Sure, we had some patience problems when we stopped in the woods to watch the hounds work the scent. But he stayed in place, trotted and cantered without running up on the horse in front of him (my friend graciously rode her horse there so he would have the comfort of a friend), and had no problems with the horse coming up behind. The hunt moved along at a good clip and he didn’t throw a single tantrum about staying in his place.
Unfortunately, the day was cut short. Just before the first check, my friend’s horse threw a shoe. Then going up a hill, Freedom clipped the inside of his front left cannon bone with a rear hoof (I had hoof boots on him and I think one of the buckles scraped him). I didn’t realize what had happened, as he never took a bad step, but the people riding behind us flagged me down immediately. When I looked down, there was blood streaming down his leg and it looked horrible. The woman riding behind me thought he’d caught his tendon!

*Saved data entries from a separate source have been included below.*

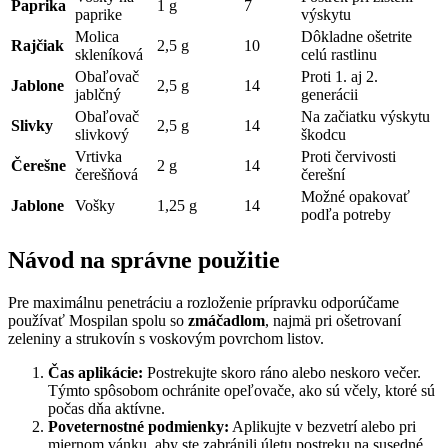
Paprika
1 g
7
paprike
výskytu
Molica
Dôkladne ošetrite
Rajčiak
2,5 g
10
skleníková
celú rastlinu
Obaľovač
Proti 1. aj 2.
Jablone
2,5 g
14
jablčný
generácii
Obaľovač
Na začiatku výskytu
Slivky
2,5 g
14
slivkový
škodcu
Vrtivka
Proti červivosti
Čerešne
2 g
14
čerešňová
čerešní
Možné opakovať
Jablone
Vošky
1,25 g
14
podľa potreby
Návod na správne použitie
Pre maximálnu penetráciu a rozloženie prípravku odporúčame
používať Mospilan spolu so
zmáčadlom
, najmä pri ošetrovaní
zeleniny a strukovín s voskovým povrchom listov.
Čas aplikácie:
Postrekujte skoro ráno alebo neskoro večer.
Týmto spôsobom ochránite opeľovače, ako sú včely, ktoré sú
počas dňa aktívne.
Poveternostné podmienky:
Aplikujte v bezvetrí alebo pri
miernom vánku, aby ste zabránili úletu postreku na susedné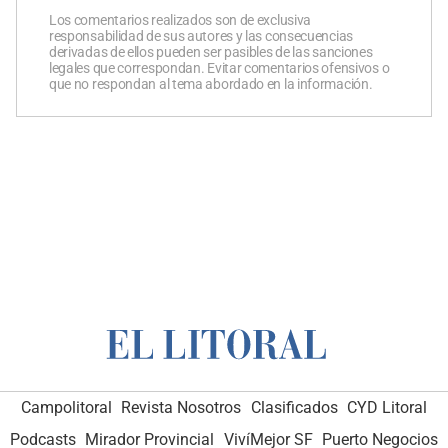
Los comentarios realizados son de exclusiva
responsabilidad de sus autores y las consecuencias
derivadas de ellos pueden ser pasibles de las sanciones
legales que correspondan. Evitar comentarios ofensivos o
que no respondan al tema abordado en la información.
Campolitoral
Revista Nosotros
Clasificados
CYD Litoral
Podcasts
Mirador Provincial
VivíMejor SF
Puerto Negocios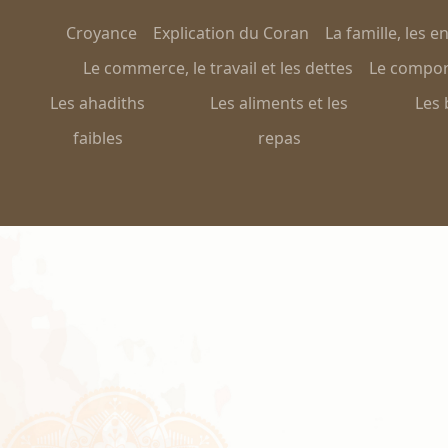
Croyance
Explication du Coran
La famille, les e
Le commerce, le travail et les dettes
Le comport
Les ahadiths
Les aliments et les
Les 
faibles
repas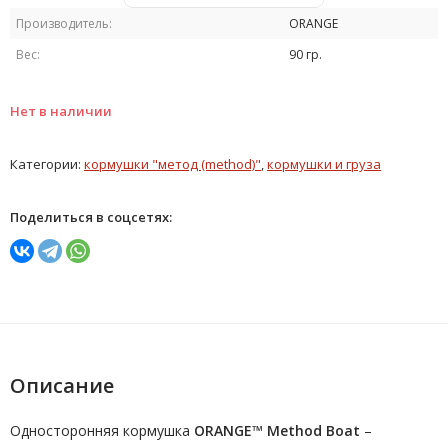
Производитель:
ORANGE
Вес:
90 гр.
Нет в наличии
Категории:
кормушки "метод (method)"
,
кормушки и груза
Поделиться в соцсетях:
Описание
Односторонняя кормушка
ORANGE™ Method Boat
–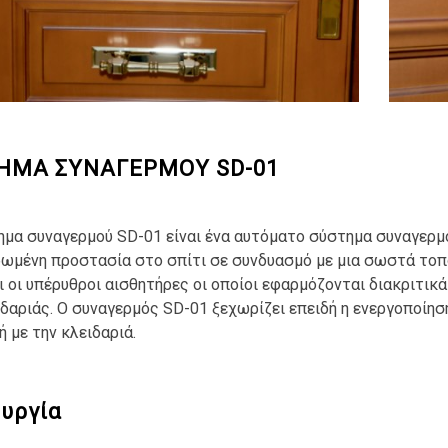
ΗΜΑ ΣΥΝΑΓΕΡΜΟΥ SD-01
ημα συναγερμού SD-01 είναι ένα αυτόματο σύστημα συναγερμού
ωμένη προστασία στο σπίτι σε συνδυασμό με μια σωστά τοπ
αι οι υπέρυθροι αισθητήρες οι οποίοι εφαρμόζονται διακριτι
ιδαριάς. Ο συναγερμός SD-01 ξεχωρίζει επειδή η ενεργοποίησ
 με την κλειδαριά.
ουργία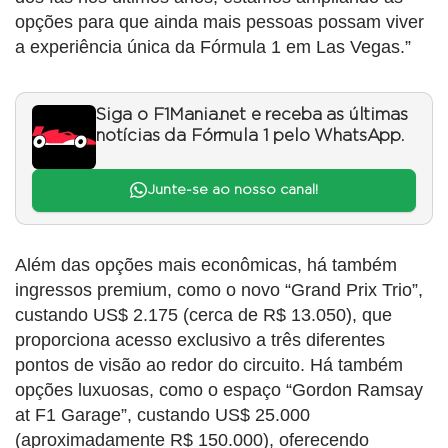
opções para que ainda mais pessoas possam viver
a experiência única da Fórmula 1 em Las Vegas.”
Siga o F1Mania.net e receba as últimas
notícias da Fórmula 1 pelo WhatsApp.
Junte-se ao nosso canal!
Além das opções mais econômicas, há também
ingressos premium, como o novo “Grand Prix Trio”,
custando US$ 2.175 (cerca de R$ 13.050), que
proporciona acesso exclusivo a três diferentes
pontos de visão ao redor do circuito. Há também
opções luxuosas, como o espaço “Gordon Ramsay
at F1 Garage”, custando US$ 25.000
(aproximadamente R$ 150.000), oferecendo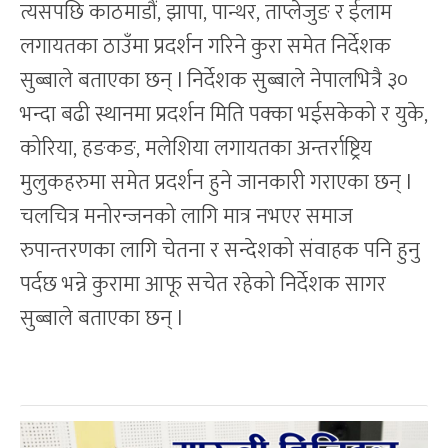
त्यसपछि काठमाडौं, झापा, पान्थर, ताप्लेजुङ र ईलाम
लगायतका ठाउँमा प्रदर्शन गरिने कुरा समेत निर्देशक
सुब्बाले बताएका छन् l निर्देशक सुब्बाले नेपालभित्रै ३०
भन्दा बढी स्थानमा प्रदर्शन मिति पक्का भईसकेको र युके,
कोरिया, हङकङ, मलेशिया लगायतका अन्तर्राष्ट्रिय
मुलुकहरुमा समेत प्रदर्शन हुने जानकारी गराएका छन् l
चलचित्र मनोरन्जनको लागि मात्र नभएर समाज
रुपान्तरणका लागि चेतना र सन्देशको संवाहक पनि हुनु
पर्दछ भन्ने कुरामा आफू सचेत रहेको निर्देशक सागर
सुब्बाले बताएका छन् l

I jumped off him and started to walk him down the trail to the house of one of the hunt members. It was hard to see exactly what he’d done. The bleeding subsided after a few minutes and finally stopped. He was still walking sound (I wanted to see how he was once the adrenaline wore off), so I remounted and my friend and I walked back to where the trailers were parked, about a 30 minute hack. What a day to ride to the hunt — we still had a 35 minute ride home from there! I thought about calling my husband and asking him to bring the trailer, but he seemed to be fine and the bleeding had stopped.
When I finally got home, I scrubbed the leg and found that it was — thankfully — just a scratch. I still can’t believe that a scrape that small could bleed so profusely. He’s still sound and comfortable. His leg is wrapped and he’s on a course of SMZs. I can’t wait until I can take him out again! He may well be a hunt horse after all.